Amadeus wasn't sure if it was the plural "they", or if it was something in Amy's voice, but her answer made his ears prick up attentively. "Miss Acorn is with him?"

Amy froze, which struck the old fox as rather strange. "Yes," she said slowly. "She…" She exhaled. "They're in prayer together now."

Amadeus nodded understanding. Two hours ago, he'd come upstairs to check on Sally and Amy, and he'd seen the pair kneeling by the bed in Amy's room. He hadn't disturbed them. Despite the circumstances, part of him was relieved that Sally and Miles were already connecting; Vanilla would have liked that. "For the boy?"

Amy nodded. "I think so." She paused, then said: "Miles blames himself for his death. We had an argument about it earlier."

Sonic quirked an eyebrow. "He blames himself? Why?"

She hesitated, glancing at Knuckles, then Sonic, then him. Knuckles looked suspicious; Sonic looked simultaneously annoyed, sad, and wary. Amadeus simply looked tired. "He sent me to the other mess when the Boxers came. I got lost, and then I bumped into the kid. We both panicked: I ran into the wall, and he ran into your boss."

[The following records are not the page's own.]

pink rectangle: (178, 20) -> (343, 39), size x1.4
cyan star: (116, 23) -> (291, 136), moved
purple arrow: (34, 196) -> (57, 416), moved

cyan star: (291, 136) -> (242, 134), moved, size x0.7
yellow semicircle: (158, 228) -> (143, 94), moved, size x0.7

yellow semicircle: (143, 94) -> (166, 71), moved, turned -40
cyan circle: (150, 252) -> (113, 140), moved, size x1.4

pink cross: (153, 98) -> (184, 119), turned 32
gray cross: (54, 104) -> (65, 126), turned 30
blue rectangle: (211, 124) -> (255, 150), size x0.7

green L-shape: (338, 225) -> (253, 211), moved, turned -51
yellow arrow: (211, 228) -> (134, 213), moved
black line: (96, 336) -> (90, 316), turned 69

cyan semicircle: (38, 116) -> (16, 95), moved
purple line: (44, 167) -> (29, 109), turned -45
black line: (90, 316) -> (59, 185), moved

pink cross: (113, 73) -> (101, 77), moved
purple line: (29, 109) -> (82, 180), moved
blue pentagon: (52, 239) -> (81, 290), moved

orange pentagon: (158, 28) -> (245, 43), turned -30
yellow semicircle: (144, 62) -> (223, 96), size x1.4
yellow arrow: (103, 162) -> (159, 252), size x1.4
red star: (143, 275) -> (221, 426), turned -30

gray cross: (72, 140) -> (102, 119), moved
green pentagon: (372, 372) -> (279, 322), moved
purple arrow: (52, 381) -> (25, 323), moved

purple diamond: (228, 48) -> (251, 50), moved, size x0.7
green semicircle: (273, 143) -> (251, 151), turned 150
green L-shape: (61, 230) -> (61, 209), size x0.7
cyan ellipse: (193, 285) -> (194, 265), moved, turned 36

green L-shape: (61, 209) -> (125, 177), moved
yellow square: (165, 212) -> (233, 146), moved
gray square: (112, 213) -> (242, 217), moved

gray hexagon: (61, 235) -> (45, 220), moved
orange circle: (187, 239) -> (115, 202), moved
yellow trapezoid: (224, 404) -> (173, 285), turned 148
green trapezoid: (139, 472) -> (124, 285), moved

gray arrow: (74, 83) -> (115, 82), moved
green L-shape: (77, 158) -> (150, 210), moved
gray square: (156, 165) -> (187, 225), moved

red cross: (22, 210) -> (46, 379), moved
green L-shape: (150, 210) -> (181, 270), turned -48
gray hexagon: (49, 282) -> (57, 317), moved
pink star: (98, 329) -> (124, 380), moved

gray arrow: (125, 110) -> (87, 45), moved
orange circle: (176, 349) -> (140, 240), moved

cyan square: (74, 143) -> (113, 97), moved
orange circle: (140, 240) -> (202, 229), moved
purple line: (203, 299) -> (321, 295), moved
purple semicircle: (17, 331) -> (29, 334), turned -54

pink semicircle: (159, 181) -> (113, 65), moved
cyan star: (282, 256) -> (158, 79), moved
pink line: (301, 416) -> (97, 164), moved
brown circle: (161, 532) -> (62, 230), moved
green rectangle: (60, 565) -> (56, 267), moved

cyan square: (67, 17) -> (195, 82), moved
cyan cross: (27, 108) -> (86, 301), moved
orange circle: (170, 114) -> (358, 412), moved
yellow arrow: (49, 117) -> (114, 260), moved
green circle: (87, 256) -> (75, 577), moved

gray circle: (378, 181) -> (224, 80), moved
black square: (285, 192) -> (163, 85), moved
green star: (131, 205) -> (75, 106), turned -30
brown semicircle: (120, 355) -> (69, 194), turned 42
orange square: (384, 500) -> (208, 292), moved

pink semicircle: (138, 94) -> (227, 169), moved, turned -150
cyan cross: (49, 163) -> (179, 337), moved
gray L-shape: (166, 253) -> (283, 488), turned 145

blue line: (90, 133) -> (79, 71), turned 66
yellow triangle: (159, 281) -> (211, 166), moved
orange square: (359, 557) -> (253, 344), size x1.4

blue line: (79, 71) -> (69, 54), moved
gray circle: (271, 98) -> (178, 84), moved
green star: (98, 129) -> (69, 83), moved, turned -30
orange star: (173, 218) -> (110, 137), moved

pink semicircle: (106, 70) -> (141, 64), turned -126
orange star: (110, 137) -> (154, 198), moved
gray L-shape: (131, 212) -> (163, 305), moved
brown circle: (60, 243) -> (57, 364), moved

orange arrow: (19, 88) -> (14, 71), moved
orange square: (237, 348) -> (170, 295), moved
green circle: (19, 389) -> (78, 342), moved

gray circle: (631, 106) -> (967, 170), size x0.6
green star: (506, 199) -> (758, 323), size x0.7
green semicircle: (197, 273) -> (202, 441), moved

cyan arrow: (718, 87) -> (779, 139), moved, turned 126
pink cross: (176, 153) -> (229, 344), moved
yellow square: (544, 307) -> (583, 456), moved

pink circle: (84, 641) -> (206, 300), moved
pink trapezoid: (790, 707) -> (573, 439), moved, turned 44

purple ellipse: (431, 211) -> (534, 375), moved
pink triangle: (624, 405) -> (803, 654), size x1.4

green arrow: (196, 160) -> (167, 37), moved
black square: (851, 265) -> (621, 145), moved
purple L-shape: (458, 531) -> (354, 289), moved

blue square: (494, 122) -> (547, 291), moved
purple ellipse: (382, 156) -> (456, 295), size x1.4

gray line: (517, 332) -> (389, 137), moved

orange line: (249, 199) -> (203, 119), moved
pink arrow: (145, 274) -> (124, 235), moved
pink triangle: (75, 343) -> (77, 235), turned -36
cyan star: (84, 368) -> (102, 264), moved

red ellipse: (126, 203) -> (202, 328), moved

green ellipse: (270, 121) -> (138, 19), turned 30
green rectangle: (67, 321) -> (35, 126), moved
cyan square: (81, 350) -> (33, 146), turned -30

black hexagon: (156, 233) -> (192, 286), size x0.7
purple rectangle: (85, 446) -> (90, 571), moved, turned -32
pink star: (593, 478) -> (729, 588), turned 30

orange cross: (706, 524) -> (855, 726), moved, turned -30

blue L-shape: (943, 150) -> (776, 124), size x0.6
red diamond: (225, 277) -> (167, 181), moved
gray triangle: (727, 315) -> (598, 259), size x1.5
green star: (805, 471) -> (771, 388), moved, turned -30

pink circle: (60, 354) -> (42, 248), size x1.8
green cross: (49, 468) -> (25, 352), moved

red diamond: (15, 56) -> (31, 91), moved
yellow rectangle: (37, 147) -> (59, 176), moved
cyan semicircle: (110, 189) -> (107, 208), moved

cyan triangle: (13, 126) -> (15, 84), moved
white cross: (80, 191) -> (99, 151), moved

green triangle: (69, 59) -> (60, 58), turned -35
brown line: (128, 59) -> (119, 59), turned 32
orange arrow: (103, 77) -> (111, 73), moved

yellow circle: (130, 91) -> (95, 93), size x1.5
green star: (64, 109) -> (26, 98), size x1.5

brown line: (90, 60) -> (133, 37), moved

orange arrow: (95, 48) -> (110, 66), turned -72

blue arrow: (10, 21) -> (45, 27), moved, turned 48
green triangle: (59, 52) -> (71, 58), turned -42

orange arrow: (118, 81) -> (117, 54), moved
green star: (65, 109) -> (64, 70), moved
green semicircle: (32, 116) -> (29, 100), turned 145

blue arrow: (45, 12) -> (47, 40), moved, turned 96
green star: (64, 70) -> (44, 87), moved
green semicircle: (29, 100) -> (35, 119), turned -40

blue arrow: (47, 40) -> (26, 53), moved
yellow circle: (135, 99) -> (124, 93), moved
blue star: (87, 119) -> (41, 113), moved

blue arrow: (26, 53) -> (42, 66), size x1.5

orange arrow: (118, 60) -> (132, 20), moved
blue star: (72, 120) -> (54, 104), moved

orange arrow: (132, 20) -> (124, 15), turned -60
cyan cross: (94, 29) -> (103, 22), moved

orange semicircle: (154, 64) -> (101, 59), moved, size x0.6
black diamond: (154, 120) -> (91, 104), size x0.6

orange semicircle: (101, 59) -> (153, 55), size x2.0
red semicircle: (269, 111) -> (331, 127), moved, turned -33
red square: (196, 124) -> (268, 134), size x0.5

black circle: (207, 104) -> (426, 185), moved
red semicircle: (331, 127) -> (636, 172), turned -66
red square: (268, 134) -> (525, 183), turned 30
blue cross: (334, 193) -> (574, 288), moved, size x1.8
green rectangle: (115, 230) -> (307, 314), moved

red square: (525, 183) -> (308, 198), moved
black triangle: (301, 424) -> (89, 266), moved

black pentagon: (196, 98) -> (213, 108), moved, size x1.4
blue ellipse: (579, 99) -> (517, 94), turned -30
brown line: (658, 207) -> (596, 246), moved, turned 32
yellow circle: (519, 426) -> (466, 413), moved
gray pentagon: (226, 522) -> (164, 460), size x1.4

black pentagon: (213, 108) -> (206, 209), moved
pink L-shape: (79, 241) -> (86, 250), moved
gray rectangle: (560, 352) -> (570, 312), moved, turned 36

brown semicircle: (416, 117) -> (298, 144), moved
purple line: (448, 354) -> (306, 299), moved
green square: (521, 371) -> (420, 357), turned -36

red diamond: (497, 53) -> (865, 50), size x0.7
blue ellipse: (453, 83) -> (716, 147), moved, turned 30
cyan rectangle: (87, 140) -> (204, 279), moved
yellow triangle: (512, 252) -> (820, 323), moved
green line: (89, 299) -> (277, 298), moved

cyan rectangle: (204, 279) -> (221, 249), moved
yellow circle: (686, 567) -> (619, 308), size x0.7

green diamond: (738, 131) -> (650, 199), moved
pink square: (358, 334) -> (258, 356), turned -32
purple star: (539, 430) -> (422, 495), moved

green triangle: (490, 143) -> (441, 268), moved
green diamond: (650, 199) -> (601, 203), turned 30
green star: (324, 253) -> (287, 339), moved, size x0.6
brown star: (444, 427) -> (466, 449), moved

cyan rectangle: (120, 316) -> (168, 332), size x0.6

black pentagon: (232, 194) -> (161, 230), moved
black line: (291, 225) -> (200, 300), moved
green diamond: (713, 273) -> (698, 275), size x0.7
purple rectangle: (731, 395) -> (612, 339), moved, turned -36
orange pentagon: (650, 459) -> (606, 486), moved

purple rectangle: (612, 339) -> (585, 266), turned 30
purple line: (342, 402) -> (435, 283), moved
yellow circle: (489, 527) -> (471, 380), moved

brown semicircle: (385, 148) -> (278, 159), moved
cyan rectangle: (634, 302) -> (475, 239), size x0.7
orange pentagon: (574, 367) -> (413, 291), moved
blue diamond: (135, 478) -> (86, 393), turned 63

"So he believes that if he hadn't sent you, the boy wouldn't have crossed Ketteler's path," Amadeus finished. Miles, you truly are my son. My sweet, soft-hearted boy. He was glad that Miles had stopped at four pints.

"I'll talk to him," Sonic said, pushing his chair back and getting to his feet.

Amadeus caught the panic on Amy's face, but his own expression didn't change. Calmly, he said: "No, Herr Hauptmann." He turned his eye back on Amy, who was halfway out of her seat herself, her face flushing. "If they haven't come down in fifteen minutes, I will check on them."